Here’s what Joe Biden is doing to get you on PrEP

Your morning PrEP routine just got a brand new investment from President Joe Biden.

The Biden administration announced this week that it’ll be investing more funds than ever into pre-exposure prophylaxis (a.k.a PrEP). The move comes as part of the Biden administration’s existing program to eradicate the epidemic by 2030. Biden originally promised an $377 million increase to the Ending the HIV Epidemic in the U.S. (EHE) initiative, with the budget committed to a 75% HIV infection reduction by 2025.

Now, the budget also calls for a $9.8 billion nationwide PrEP delivery program over the course of 10 years which will be a vital part of combating HIV infections. The Centers for Disease Control and Prevention (CDC) determined that PrEP is 99% effective against sexually-transmitted HIV infections and has been responsible for an 12% overall decline in infections from 2017 to 2021. The U.S. Department of Health and Human Services already rolled out the nationwide Ready, Set, PrEP program to provide PrEP medications at zero cost to qualifying individuals, but communities of color and transgender women, both whom are disproportionately impacted by HIV still have trouble accessing the medication.

PrEP treatments require quarterly blood tests, as well as frequent appointments. Not to mention, there are gaps in these communities accessing education and resources, in addition to potential costs being a barrier to access. Still, healthcare professionals such as Carl Schmid, executive director of the HIV+Hepatitis Policy Institute, see this program as a step towards remedying access issues and eradicating HIV.

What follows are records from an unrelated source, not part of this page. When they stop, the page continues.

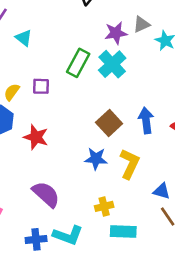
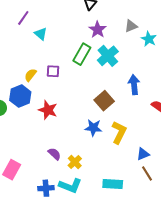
purple star: (116, 33) -> (97, 30), moved, turned -30
blue arrow: (146, 120) -> (134, 85), moved
blue triangle: (162, 191) -> (143, 154), turned -40
purple semicircle: (46, 194) -> (54, 154), size x0.6
yellow cross: (104, 206) -> (75, 162), moved, turned -32

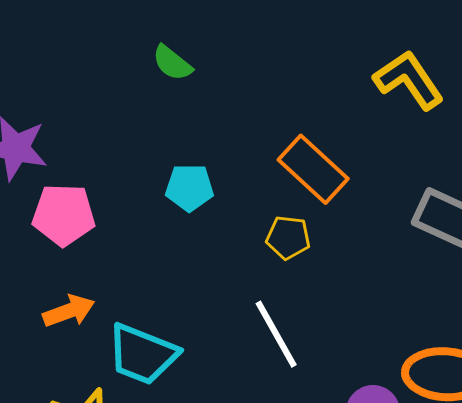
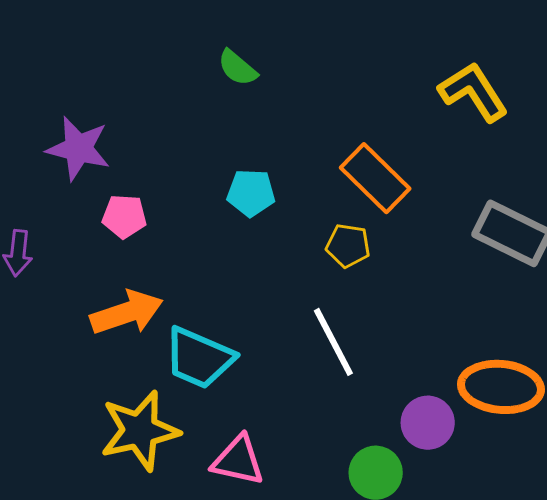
pink pentagon: (64, 215) -> (124, 216), size x0.7
orange arrow: (69, 311) -> (127, 313), size x1.4

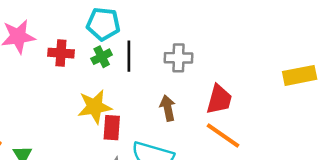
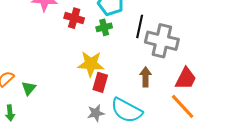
black line: (129, 56) -> (140, 26), moved
gray cross: (179, 58) -> (162, 41), size x1.5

“The proposed PrEP delivery program will elevate the discussion on the need to create a nationwide program to increase uptake of PrEP, ” Schmid said in a statement. “This is particularly necessary for those communities who have not taken full advantage of the highly effective HIV prevention drugs, including Black and Latino gay men and Black women. Even with the availability of low-cost generic and free daily oral PrEP drugs, uptake has been low due to the lack of community and provider outreach, lab and other medical costs, along with stigma.”

Since 1981, over 700,000 Americans have died from complications with HIV, with approximated 1.2 million Americans living with HIV and 13% of people living with HIV unaware of their status. The need for HIV education, prevention, and treatment becomes even more dire. However, with advancements in HIV treatment, investment in prevention measures, like the injectable Aperture, and proper access to education and resources, HIV can become a thing of the past.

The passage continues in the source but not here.